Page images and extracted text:
══════════
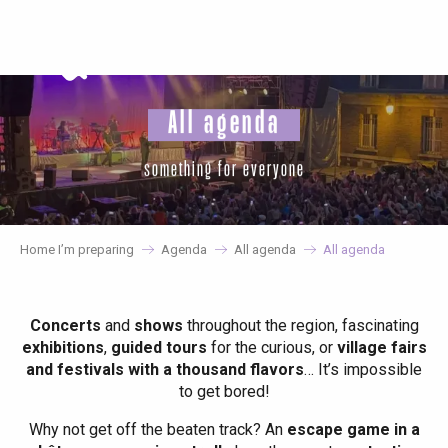
Aller
au
contenu
principal
All agenda
something for everyone
Home I’m preparing
Agenda
All agenda
All agenda
Concerts
and
shows
throughout the region, fascinating
exhibitions
,
guided tours
for the curious, or
village fairs
and festivals with a thousand flavors
… It’s impossible
to get bored!
Why not get off the beaten track? An
escape game in a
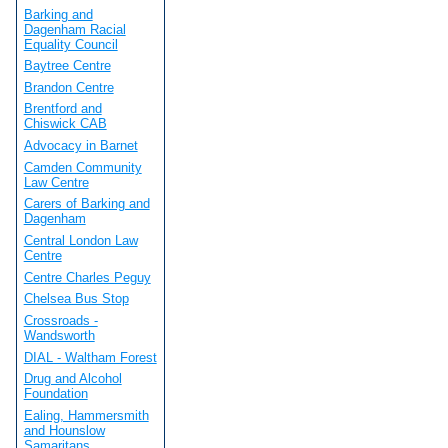
Barking and
Dagenham Racial
Equality Council
Baytree Centre
Brandon Centre
Brentford and
Chiswick CAB
Advocacy in Barnet
Camden Community
Law Centre
Carers of Barking and
Dagenham
Central London Law
Centre
Centre Charles Peguy
Chelsea Bus Stop
Crossroads -
Wandsworth
DIAL - Waltham Forest
Drug and Alcohol
Foundation
Ealing, Hammersmith
and Hounslow
Samaritans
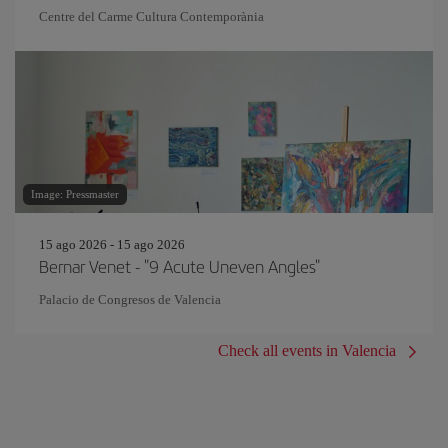
Centre del Carme Cultura Contemporània
Image: Pressmaster
15 ago 2026 - 15 ago 2026
Bernar Venet - "9 Acute Uneven Angles"
Palacio de Congresos de Valencia
Check all events in Valencia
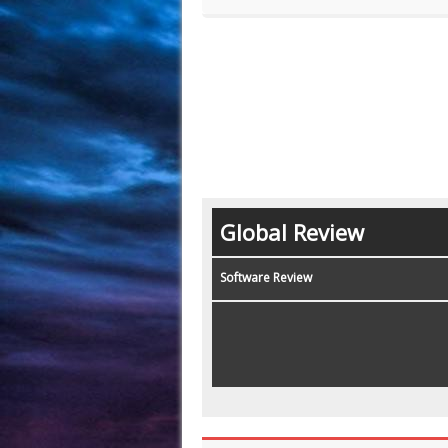
Global Review
Software Review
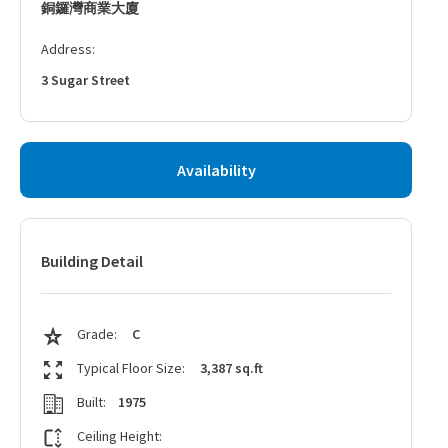
銅鑼灣商業大廈
Address:
3 Sugar Street
Availability
Building Detail
Grade:
C
Typical Floor Size:
3,387 sq.ft
Built:
1975
Ceiling Height:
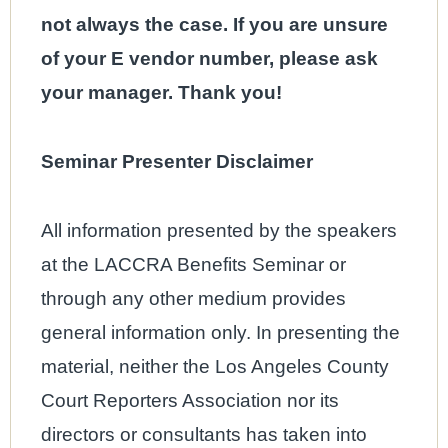
not always the case. If you are unsure
of your E vendor number, please ask
your manager. Thank you!
Seminar Presenter Disclaimer
All information presented by the speakers
at the LACCRA Benefits Seminar or
through any other medium provides
general information only. In presenting the
material, neither the Los Angeles County
Court Reporters Association nor its
directors or consultants has taken into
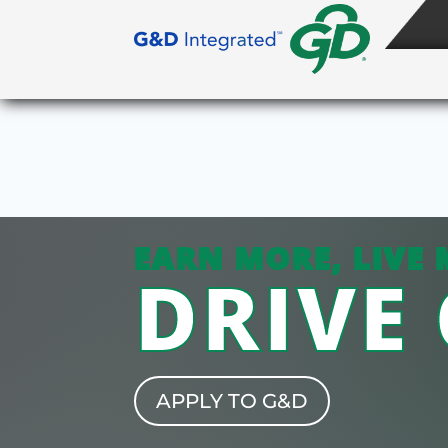
EARN MORE, LIVE 
DRIVE
APPLY TO G&D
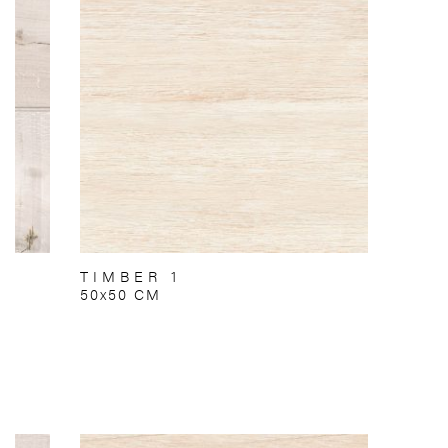
TIMBER 1
50x50 CM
══════════
EXERCISE DESCRIPTION
In the data, how many lines hold the word "Seminar"? State that number alone.

EXERCISE RESPONSE
2